Trends and symptoms of SARS-CoV-2 infection: a longitudinal study on an Alpine population representative sample

Affiliations

Trends and symptoms of SARS-CoV-2 infection: a longitudinal study on an Alpine population representative sample

Giulia Barbieri et al. BMJ Open. .

Abstract

Objectives: The continuous monitoring of SARS-CoV-2 infection waves and the emergence of novel pathogens pose a challenge for effective public health surveillance strategies based on diagnostics. Longitudinal population representative studies on incident events and symptoms of SARS-CoV-2 infection are scarce. We aimed at describing the evolution of the COVID-19 pandemic during 2020 and 2021 through regular monitoring of self-reported symptoms in an Alpine community sample.

Design: To this purpose, we designed a longitudinal population representative study, the Cooperative Health Research in South Tyrol COVID-19 study.

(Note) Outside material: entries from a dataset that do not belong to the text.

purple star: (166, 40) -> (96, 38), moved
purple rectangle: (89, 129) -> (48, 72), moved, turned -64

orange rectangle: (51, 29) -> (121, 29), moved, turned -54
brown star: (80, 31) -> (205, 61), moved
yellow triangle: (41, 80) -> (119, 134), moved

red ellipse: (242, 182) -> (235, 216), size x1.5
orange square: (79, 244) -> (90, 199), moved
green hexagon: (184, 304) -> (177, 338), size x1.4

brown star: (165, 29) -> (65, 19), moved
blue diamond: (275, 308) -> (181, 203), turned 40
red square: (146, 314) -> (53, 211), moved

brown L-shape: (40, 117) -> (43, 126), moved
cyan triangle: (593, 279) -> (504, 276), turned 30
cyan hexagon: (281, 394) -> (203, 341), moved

Participants and outcome measures: A sample of 845 participants was retrospectively investigated for active and past infections with swab and blood tests, by August 2020, allowing adjusted cumulative incidence estimation. Of them, 700 participants without previous infection or vaccination were followed up monthly until July 2021 for first-time infection and symptom self-reporting: COVID-19 anamnesis, social contacts, lifestyle and sociodemographic data were assessed remotely through digital questionnaires. Temporal symptom trajectories and infection rates were modelled through longitudinal clustering and dynamic correlation analysis. Negative binomial regression and random forest analysis assessed the relative importance of symptoms.

Results: At baseline, the cumulative incidence of SARS-CoV-2 infection was 1.10% (95% CI 0.51%, 2.10%). Symptom trajectories mimicked both self-reported and confirmed cases of incident infections. Cluster analysis identified two groups of high-frequency and low-frequency symptoms. Symptoms like fever and loss of smell fell in the low-frequency cluster. Symptoms most discriminative of test positivity (loss of smell, fatigue and joint-muscle aches) confirmed prior evidence.

Conclusions: Regular symptom tracking from population representative samples is an effective screening tool auxiliary to laboratory diagnostics for novel pathogens at critical times, as manifested in this study of COVID-19 patterns. Integrated surveillance systems might benefit from more direct involvement of citizens' active symptom tracking.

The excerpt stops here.